Aquella noche dormí con una profundidad que no pudieron alterar las novedades del caso ni la intriga que provocaba en mí. Ni siquiera la posibilidad de que el asesino se llamara Juanito logró impedir que durmiera como un leño. Me desperté como un animal lozano que recupera la vida cuando abre los ojos. Descubrí a Marcos a mi lado, me acerqué a él en busca del calor de su cuerpo, lo abracé. De repente, la racionalidad se instaló en mi feliz mundo orgánico y tuve la fatalidad de recordar: el beato Asercio, el paraíso de las frutas y verduras, el asesinato y el mal, todo cuestiones típicamente humanas. Antes de caer en cualquier tentación, me levanté de un salto y entré en la ducha. Oí cómo Marcos, medio en sueños, emitía un suspiro de decepción.

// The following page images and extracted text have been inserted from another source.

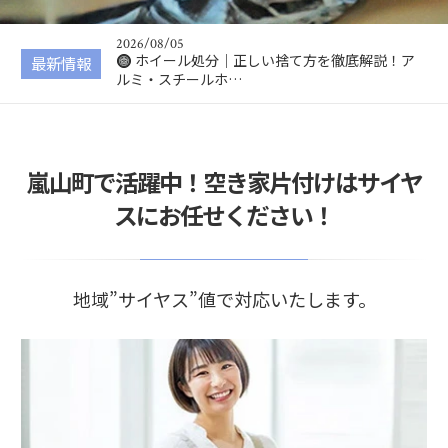
説！電動キックボー…
2026/08/05
ホイール処分｜正しい捨て方を徹底解説！ア
最新情報
ルミ・スチールホ…
2026/08/04
VRゴーグル処分｜正しい捨て方を徹底解説！
無料で処分する方…
2026/08/03
嵐山町で活躍中！空き家片付けはサイヤ
コーヒーメーカー処分｜正しい捨て方を徹底
解説！無料で処分…
スにお任せください！
2026/08/02
ドローン処分｜正しい捨て方を徹底解説！安
全な処分方法・バ…
2026/08/06
地域”サイヤス”値で対応いたします。
キックボード処分｜正しい捨て方を徹底解
説！電動キックボー…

Por teléfono me informaron de que ninguno de los hermanos Lledó había aparecido aún, si bien a instancias del comisario, un operativo especial los buscaba ya. Después, un orden de prioridades no consultado con nadie me hizo decirle al subinspector que nos encamináramos a la parroquia del cura excursionista, como habíamos dado en llamarle. Y allí lo encontramos, afable y madrugador, un hombre de unos cuarenta y tantos, que se mostró muy inclinado a colaborar con la policía en general. Otra cosa es que se quedara sin habla cuando le preguntamos por Juanito Lledó.

—¿Por qué lo buscan, qué ha hecho? Es un muchacho muy bueno y trabajador, no me lo imagino metido en ninguna fechoría.

—Creemos que puede estar implicado en el asesinato del cisterciense hermano Cristóbal del Espíritu Santo, no sé si ha oído hablar de él.

—¡Por supuesto que sí, la prensa ha informado cumplidamente! Pero no estarán hablando en serio.

—Tenemos que charlar un buen rato con usted.

—Adelante.

Nos metió en un despacho un tanto destartalado y nos invitó a tomar asiento en un desvencijado sofá.

—Ustedes dirán. Se había puesto muy serio.

—Necesitamos saber cosas sobre Juanito Lledó, cualquier cosa que usted sepa: qué vida lleva, los amigos que tiene, cuál es su personalidad.

—No me parece que sea buena idea contarles cosas privadas de un buen muchacho sin saber por qué razón lo buscan.

Me disponía a decirle cuatro lugares comunes sobre la obligación de colaborar con la policía, pero el subinspector se me adelantó:

—Oiga, hermano...

—Padre.

—Padre o lo que sea. Estamos investigando un asesinato del que ese hombre es sospechoso; de manera que deje de hacerse el cura progre o le pediremos al juez que lo impute como encubridor. Esto no es una película americana de chicos buenos del Bronx. ¿Lo ha entendido?

Me quedé estupefacta, el cura también. De cualquier modo, no me pareció mal la interpelación, el tiempo era demasiado precioso como para perderlo en largas explicaciones diplomáticas. El interpelado carraspeó, puso cara de ofrecer todos aquellos sacrificios al buen Dios y empezó a hablar con voz beatífica.

—Juanito es un hombre un poco especial: solitario, sensible, con poca capacidad para hacer amigos y relacionarse con los demás. Le faltó su madre muy pronto, y así como su hermano supo espabilarse, él acusó mucho más
el golpe de la orfandad
. Sin embargo, nadie puede decir que no sea totalmente normal, lo es. Sólo que resulta un tanto inmaduro para su edad: trabaja con su padre en un puesto que no le exige demasiada responsabilidad, viene aquí los fines de semana para ayudarme con los chicos más jóvenes y los domingos salimos todos de excursión.